Guglielmo Gigliotti
Leggi i suoi articoliIl teatro dove Nerone svolgeva le prove poetiche e canore, in vista delle grandi esibizioni nel Teatro Di Pompeo, esiste. Lo hanno scoperto gli archeologi della Soprintendenza Speciale di Roma presso gli Horti di Agrippina maggiore, che si estendevano, tra rigogliosi giardini, raffinati padiglioni e opere d’arte, nell’area tra il Tevere e il sito dove sorgerà la Basilica di San Pietro.
Lì venne edificato nel XV secolo il Palazzo della Rovere, nel cui cortile sono avvenuti gli scavi che hanno dato ragione ai riferimenti letterari, presenti in Plinio, Svetonio e Tacito, che, in vario modo, e mai troppo chiaramente, alludono a questo edificio privato fatto erigere dall’imperatore giulio-claudio nella Regio XIV Transtiberim.
Gli scavi, diretti da Renato Sebastiani e Alessio De Cristofaro, e svolti dall’archeologa Marzia Di Mento, hanno portato alla luce parte di una struttura a emiciclo (cavea teatrale), pregiati elementi architettonici, colonne e stucchi ricoperti di foglia d’oro.
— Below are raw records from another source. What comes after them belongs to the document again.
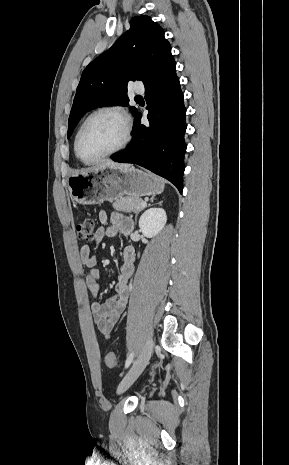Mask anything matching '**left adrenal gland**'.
Returning a JSON list of instances; mask_svg holds the SVG:
<instances>
[{
  "label": "left adrenal gland",
  "mask_w": 289,
  "mask_h": 465,
  "mask_svg": "<svg viewBox=\"0 0 289 465\" xmlns=\"http://www.w3.org/2000/svg\"><path fill=\"white\" fill-rule=\"evenodd\" d=\"M159 204L161 205L162 201H160ZM137 215H138V213L136 214L135 221L137 220Z\"/></svg>",
  "instance_id": "1"
}]
</instances>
I bolli laterizi rinvenuti sui bipedali parlano chiaro, siamo in fase neroniana.
Altri reperti, di periodo medievale, informano dell’uso della stessa area nei secoli successivi, tra calici liturgici in vetro, ossi lavorati, insegne da pellegrini e fiaschette a forma di gallo. Ne abbiamo parlato con Andrea Carandini, di cui uscirà a breve per Laterza il libro «Io, Nerone.»
Professor Carandini, come ha vissuto questa scoperta, lei che ne ha fatte tante?
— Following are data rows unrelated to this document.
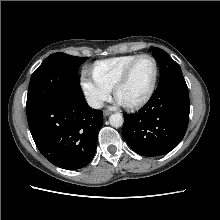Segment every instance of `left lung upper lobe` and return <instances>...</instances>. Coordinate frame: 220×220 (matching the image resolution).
Returning a JSON list of instances; mask_svg holds the SVG:
<instances>
[{
  "mask_svg": "<svg viewBox=\"0 0 220 220\" xmlns=\"http://www.w3.org/2000/svg\"><path fill=\"white\" fill-rule=\"evenodd\" d=\"M151 50L160 69L158 87L171 81L184 78L180 66L165 51L156 47H151Z\"/></svg>",
  "mask_w": 220,
  "mask_h": 220,
  "instance_id": "5c2ea615",
  "label": "left lung upper lobe"
}]
</instances>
Con emozione e interesse. Anche se, per le caratteristiche murali non escluderei che anziché teatro possa essere un odeon, ma nella sostanza la cosa non cambia. È importante aver scoperto che, oltre al Circo di Caligola, quello il cui obelisco è ora al centro di Piazza San Pietro, gli Horti di Agrippina maggiore, madre di Agrippina minore, a sua volta madre di Nerone, avevano anche un teatro, secondo un binomio teatro-circo che si riscontra anche nella Villa dei Gordiani.
Inserirà questo dato della scoperta nel libro su Nerone?
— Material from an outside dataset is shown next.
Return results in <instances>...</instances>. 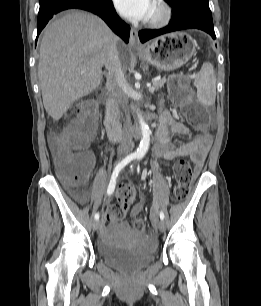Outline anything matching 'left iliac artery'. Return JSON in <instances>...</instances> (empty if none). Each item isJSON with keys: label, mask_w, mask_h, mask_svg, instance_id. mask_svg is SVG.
I'll return each mask as SVG.
<instances>
[{"label": "left iliac artery", "mask_w": 261, "mask_h": 306, "mask_svg": "<svg viewBox=\"0 0 261 306\" xmlns=\"http://www.w3.org/2000/svg\"><path fill=\"white\" fill-rule=\"evenodd\" d=\"M131 170H133V166L131 165ZM160 219L163 220L165 218V215L163 213V211H160L159 213Z\"/></svg>", "instance_id": "44dca946"}]
</instances>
Siamo alla correzione delle bozze, non c’è tempo. Il dato, però, conforta una mia visione di questo imperatore «folle», ma tanto moderno. Era un potente che amava esibirsi, per cui lo spettacolo era una forma di ricerca di consenso popolare. È una modalità molto presente nella vita politica degli ultimi tempi…
Nerone, quindi, come tipologia metastorica di uomo al potere?
Di uomo tout court, e di uomo d’oggi soprattutto: Nerone fu monarca assoluto, il suo potere non aveva limiti. Ma viveva nell’infelicità e nel terrore (di venire ammazzato, come poi avvenne). Ecco, la mancanza di regole e di limiti morali di oggi, non sta rendendo tutti infelici? Senza il freno di una qualsivoglia morale, si realizza ciò che Nerone fu in modo esemplare, un uomo disperato. Ma lui aveva almeno un programma culturale…
Quale?
Quello di incarnare la figura amorale dell’eroe, che poteva fare cose meravigliose e cose orrende, perché fondamentalmente figura codificata nel mondo mitico miceneo, quindi prima dell’avvento della filosofia, a partire dalla fine del VII secolo a.C.: l’eroe è premorale, e venne prescelto da Nerone, appassionato di epica, tragedie e canto, quale ideale umano. Oggi diremmo che è un ideale nietzschiano, ovvero di uomo in cui, morto dio e morta la morale, conta solo la volontà di potenza. Ecco, questo è Nerone. E questo è quanto sta capitando oggi nel mondo, dove la figura del dittatore sta attraendo sempre più persone (e non solo a destra). Nerone aiuta a capire meglio l’attualità.